**Task directions:**
Please repeat exactly the lines below from the one containing "Descripción general" down to the one containing "clubes y campamentos", both included, and nothing else.

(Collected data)

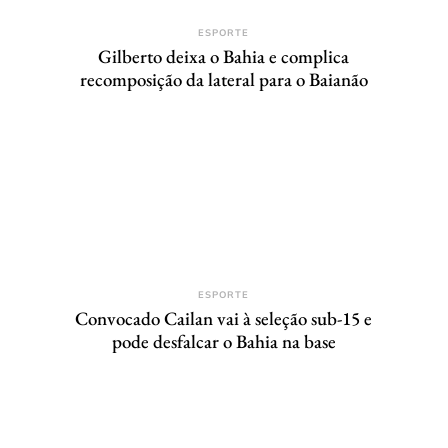
ESPORTE
Gilberto deixa o Bahia e complica
recomposição da lateral para o Baianão
ESPORTE
Convocado Cailan vai à seleção sub-15 e
pode desfalcar o Bahia na base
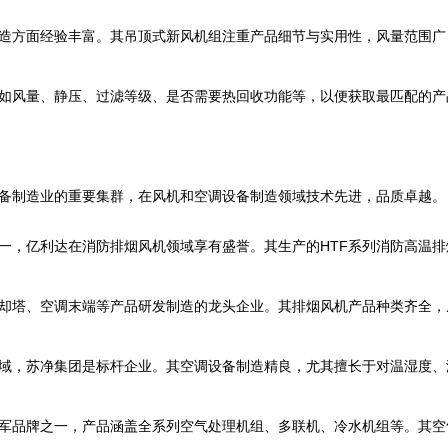
造方面经验丰富。其吊顶式新风机组注重产品细节与实用性，风量范围广
如风量、静压、过滤等级、是否需要热回收功能等，以便获取最匹配的产
备制造业的重要集群，在风机和空调设备制造领域技术先进，品质卓越。
一，亿利达在消防排烟风机领域享有盛誉。其生产的HTF系列消防高温
却塔、空调末端等产品研发制造的龙头企业。其排烟风机产品种类齐全，
域，苏净集团是标杆企业。其空调设备制造精良，尤其擅长于对温湿度、
军品牌之一，产品涵盖全系列空气处理机组、多联机、冷水机组等。其空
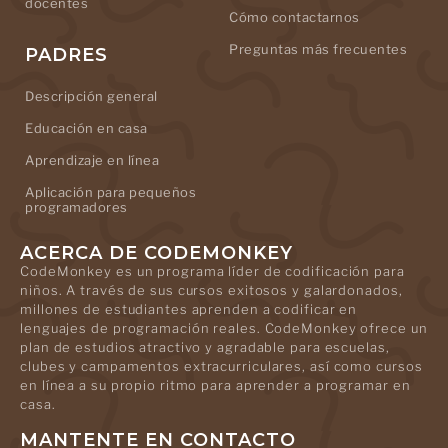
docentes
Cómo contactarnos
Preguntas más frecuentes
PADRES
Descripción general
Educación en casa
Aprendizaje en línea
Aplicación para pequeños
programadores
ACERCA DE CODEMONKEY
CodeMonkey es un programa líder de codificación para
niños. A través de sus cursos exitosos y galardonados,
millones de estudiantes aprenden a codificar en
lenguajes de programación reales. CodeMonkey ofrece un
plan de estudios atractivo y agradable para escuelas,
clubes y campamentos extracurriculares, así como cursos
en línea a su propio ritmo para aprender a programar en
casa.
MANTENTE EN CONTACTO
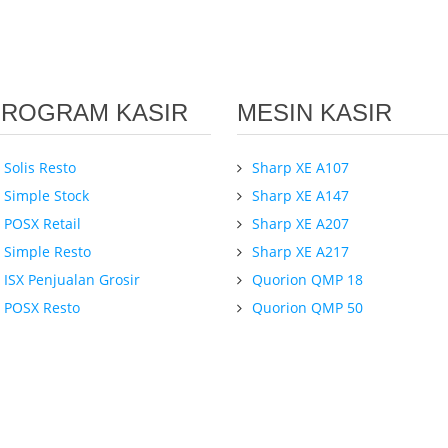
PROGRAM KASIR
MESIN KASIR
Solis Resto
Sharp XE A107
Simple Stock
Sharp XE A147
POSX Retail
Sharp XE A207
Simple Resto
Sharp XE A217
ISX Penjualan Grosir
Quorion QMP 18
POSX Resto
Quorion QMP 50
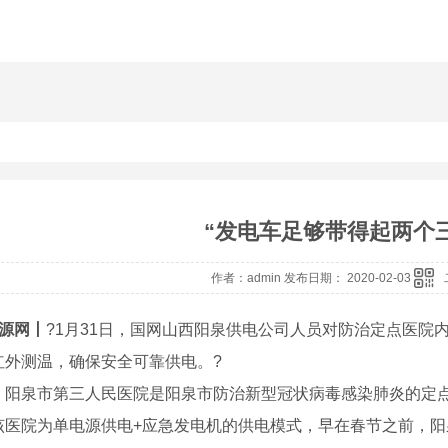
“发电车足够带得起两个
作者：admin 发布日期： 2020-02-03
源网丨
?
1
月
31
日，国网山西阳泉供电公司人员对防治定点医院
红外测温，确保安全可靠供电。
?
，阳泉市第三人民医院是阳泉市防治新型冠状病毒感染肺炎的定
该医院为单电源供电
+
应急发电机的供电模式，早在春节之前，阳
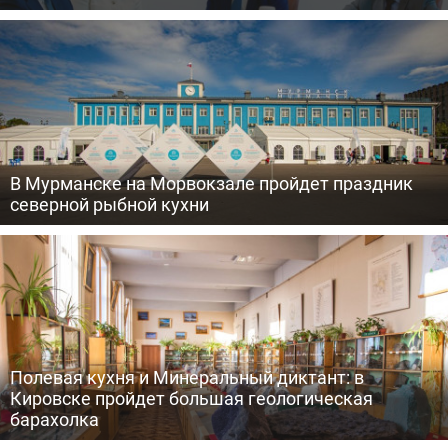
В Мурманске на Морвокзале пройдет праздник
северной рыбной кухни
Полевая кухня и Минеральный диктант: в
Кировске пройдет большая геологическая
барахолка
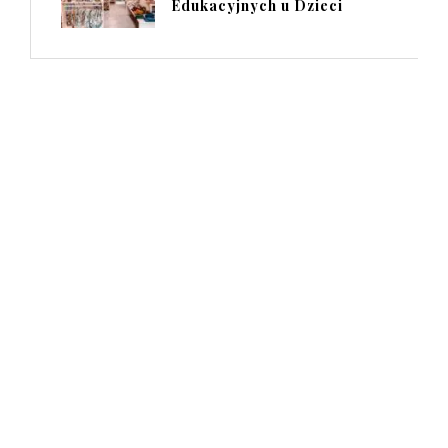
Edukacyjnych u Dzieci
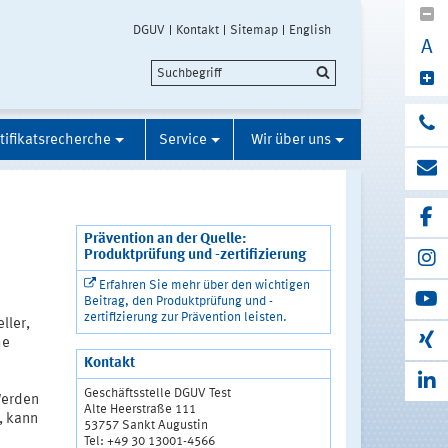
DGUV
Kontakt
Sitemap
English
A
tifikatsrecherche
Service
Wir über uns
Prävention an der Quelle:
Produktprüfung und -zertifizierung
Erfahren Sie mehr über den wichtigen
Beitrag, den Produktprüfung und -
zertifizierung zur Prävention leisten.
ller,
he
Kontakt
Geschäftsstelle DGUV Test
Werden
Alte Heerstraße 111
, kann
53757 Sankt Augustin
n
Tel: +49 30 13001-4566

**Completed task:**
Descripción general
Educación en casa
Aprendizaje en línea
Aplicación para pequeños
programadores
ACERCA DE CODEMONKEY
CodeMonkey es un programa líder de codificación para
niños. A través de sus cursos exitosos y galardonados,
millones de estudiantes aprenden a codificar en
lenguajes de programación reales. CodeMonkey ofrece un
plan de estudios atractivo y agradable para escuelas,
clubes y campamentos extracurriculares, así como cursos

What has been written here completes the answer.